Incendies et vagues de chaleur : pour Yves Coppieters, il faut "accélérer la transition climatique environnementale, c'est une priorité"

"Il y a un changement des réalités climatiques considérable", estime d'emblée Yves Coppieters qui, outre sa casquette politique, est aussi médecin et épidémiologiste de formation. Il confirme donc avoir été surpris par l'ampleur des événements de cet été. Il rappelle les quinze jours de températures supérieures à 30 degrés et 44 jours au-dessus de 25 degrés. Mais aussi qu'au niveau de la sécheresse, 70% de l'ouest de la Wallonie est en déficit hydrique et 40% à l'est du territoire. Il ajoute que la situation est toujours compliquée pour les agriculteurs malgré les pluies.
"On doit accélérer la transition climatique environnementale, c'est une priorité. Il faut trouver des budgets dédiés pour cette transition, ça c'est aussi une priorité.
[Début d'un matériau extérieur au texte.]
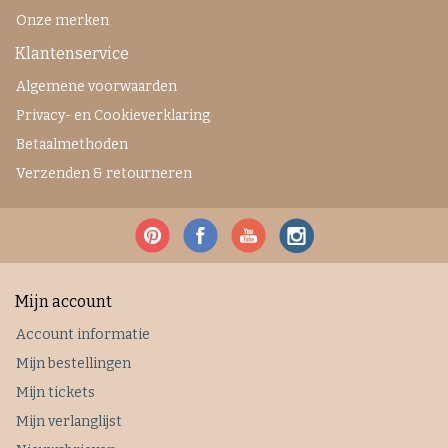
Onze merken
Klantenservice
Algemene voorwaarden
Privacy- en Cookieverklaring
Betaalmethoden
Verzenden & retourneren
Mijn account
Account informatie
Mijn bestellingen
Mijn tickets
Mijn verlanglijst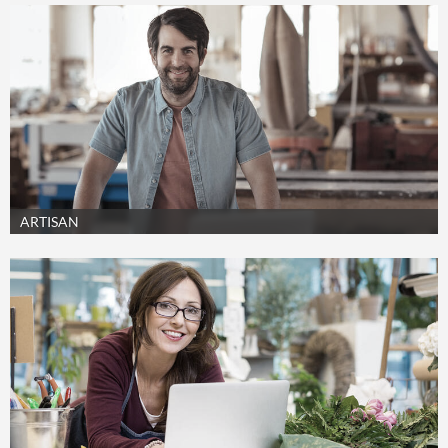
ARTISAN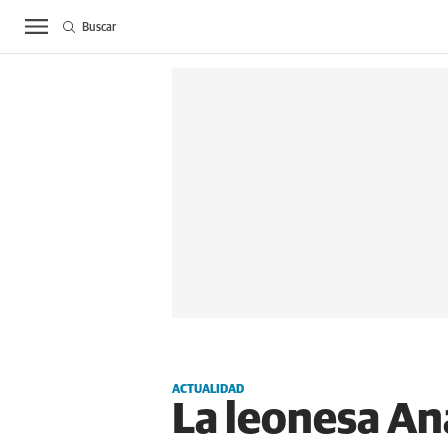
Buscar
ACTUALIDAD
BIE
ACTUALIDAD
La leonesa An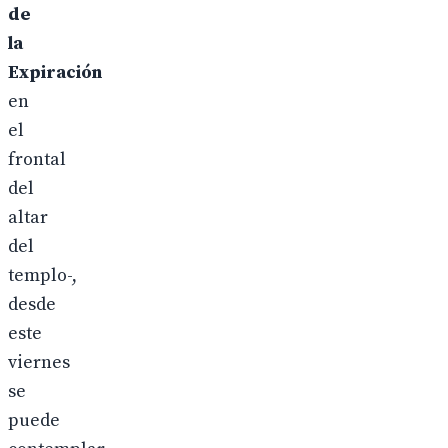
de
la
Expiración
en
el
frontal
del
altar
del
templo-,
desde
este
viernes
se
puede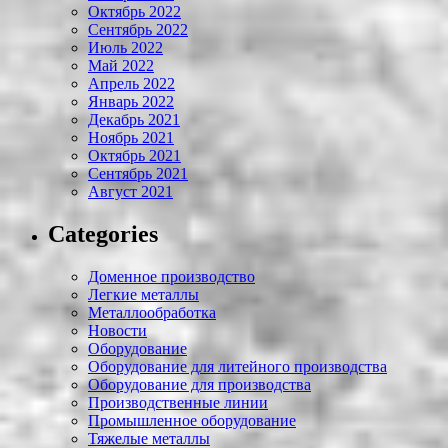
Октябрь 2022
Сентябрь 2022
Июль 2022
Май 2022
Апрель 2022
Январь 2022
Декабрь 2021
Ноябрь 2021
Октябрь 2021
Сентябрь 2021
Август 2021
Categories
Доменное производство
Легкие металлы
Металлообработка
Новости
Оборудование
Оборудование для литейного производства
Оборудование для производства
Производственные линии
Промышленное оборудование
Тяжелые металлы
Et enfin, il faut des solutions à long terme. Il faut des solutions systémiques et qu'on puisse se projeter sur les dizaines d'années à venir pour trouver des solutions", explique le ministre wallon de la Santé et de l'Environnement.
Le risque climatique ne va pas disparaître. Au moment de la première vague de chaleur, Yves Coppieters dénonçait l'absence de coordination fédérale et l'inaction du Premier ministre Bart De Wever. Depuis lors, le constat a changé. Le ministre rappelle néanmoins les défaillances au départ. Tout d'abord, un problème de prise de conscience du risque lors de la première vague de chaleur. "Un risque énorme dans lequel on se trouvait, à la fois pour l'environnement, mais (aussi) pour la santé". Il rappelle d'ailleurs que "la mortalité énorme des 3000 personnes sous les trois vagues de chaleur était tout à fait inattendue."
Il y a aussi eu un problème de coordination au départ entre les différentes structures, lors des premières réunions de crise, reconnait-il. Des structures où les personnes ne se connaissaient pas et n'avaient pas l'habitude de travailler ensemble. "Mais je ne le dénonce pas, parce qu'après les choses se sont vraiment bien mises en place", dit-il ce matin. Ces structures collaborent à présent. "Et c'est vrai que c'est une avancée majeure de cette crise, cette coordination a très bien fonctionné par la suite. Et ces gens se parlent, il y a des protocoles communs maintenant en santé, en environnement, par rapport au pouvoir public". Il note aussi cette volonté d'être plus réactif dans les messages d'alerte à la population, sans oublier des mesures de prévention qui doivent être mises en place.
La volonté est à présent de travailler sur une cartographie permettant d'identifier plus rapidement les zones à risque. Il s'agit aussi de mieux identifier les personnes socialement isolées socialement et d'entrer en contact rapidement avec elles afin de leur délivrer des messages de prévention.
Revoir le système BE-Alert ?
Comment fait-on concrètement pour envoyer un message ou appeler les personnes vulnérables ? La réponse du ministre comporte deux volets. Le premier : "Je pense qu'il faut que le système BE-Alert soit revu". Yves Coppieters souhaite que le système soit "beaucoup plus adaptatif pour que toutes les personnes qui sont présentes sur un territoire soient prévenues par les risques de crise potentielle".
Concernant l'identification des personnes vulnérables, il souligne le travail des CPAS : "On les identifie, on téléphone, on leur donne des conseils et on envoie des personnes à domicile pour, je dirais, accompagner ces personnes."